A liquidation occurs when a trader's account equity drops below the required maintenance margin, which is set at 50% of the initial margin at maximum leverage. Depending on the asset, this margin can range from 1.25% (for 40x leverage) to 16.7% (for 3x leverage).

When this threshold is breached:

1. The system attempts to close positions by placing market orders for the full position size.
2. If sufficient capital is recovered and margin requirements are restored, any leftover collateral stays with the trader.
3. If liquidation through the market fails and account equity falls below two-thirds of the maintenance margin, a backstop liquidation occurs through the Liquidator Vault.

* **Cross Margin:** In backstop events, all cross margin and positions are transferred to the liquidator. If no isolated positions exist, the trader's account equity becomes zero.
* **Isolated Margin:** Only the isolated position and its margin are transferred. Other assets and cross positions remain unaffected.

In backstop scenarios, maintenance margin is not returned to the trader — this buffer ensures liquidations remain profitable for the Liquidator Vault.

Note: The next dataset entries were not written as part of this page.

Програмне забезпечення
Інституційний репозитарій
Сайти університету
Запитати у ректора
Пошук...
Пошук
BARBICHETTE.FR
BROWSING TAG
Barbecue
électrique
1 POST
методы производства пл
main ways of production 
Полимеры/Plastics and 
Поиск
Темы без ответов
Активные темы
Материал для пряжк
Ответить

{% hint style="warning" %}
To avoid backstop liquidation, traders are advised to use stop loss orders or manually exit before their mark price hits the liquidation threshold.
{% endhint %}

***

## Liquidation Price

The liquidation price for a position is calculated as follows:

```
liq_price = price - side * margin_available / position_size / (1 - l * side)
```

Where:

* `l` = `1 / MAINTENANCE_LEVERAGE`
* `side` = `1` for long, `-1` for short
* For **cross margin**: `margin_available = account_value - maintenance_margin_required`
* For **isolated margin**: `margin_available = isolated_margin - maintenance_margin_required`

{% hint style="info" %}
**Cross margin:** The actual liquidation price is **not** directly dependent on the leverage you set. Choosing a lower leverage simply means more collateral is utilized upfront, but the liquidation threshold is calculated from total account value.

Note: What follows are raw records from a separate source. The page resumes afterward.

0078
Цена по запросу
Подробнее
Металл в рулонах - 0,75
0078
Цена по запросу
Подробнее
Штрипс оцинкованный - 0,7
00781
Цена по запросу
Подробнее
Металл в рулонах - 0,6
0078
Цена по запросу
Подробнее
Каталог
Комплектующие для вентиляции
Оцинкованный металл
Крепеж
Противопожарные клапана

**Isolated margin:** The liquidation price **is** influenced by the leverage you select, because leverage determines the amount of isolated margin allocated to the position.
{% endhint %}

***

## Estimated vs. Actual Liquidation Price

The liquidation price displayed in the interface is an estimate and may differ from the actual liquidation price at the time of execution. Several factors can cause this discrepancy:

* **Dynamic order book liquidity:** Market conditions change continuously. The available liquidity at the time of liquidation may differ from when the estimate was calculated.
* **Funding payments:** Ongoing funding rate payments can gradually increase or decrease your effective margin, shifting the true liquidation threshold over time.
* **Unrealized PnL in other cross positions:** For cross-margin accounts, gains or losses in other open positions affect your total account equity, which in turn moves the liquidation price for all cross positions.

{% hint style="info" %}
If there is not enough margin available to execute a trade, the displayed liquidation price estimate assumes the account will be topped up with additional collateral.
{% endhint %}

***

## Mark Price & Robust Liquidation

BasedApp uses Hyperliquid's mark price system — an aggregated value based on both external CEX data and internal book state — making it more reliable than relying solely on a volatile order book price. This improves fairness and helps prevent unnecessary liquidations during sudden market spikes or thin order book conditions.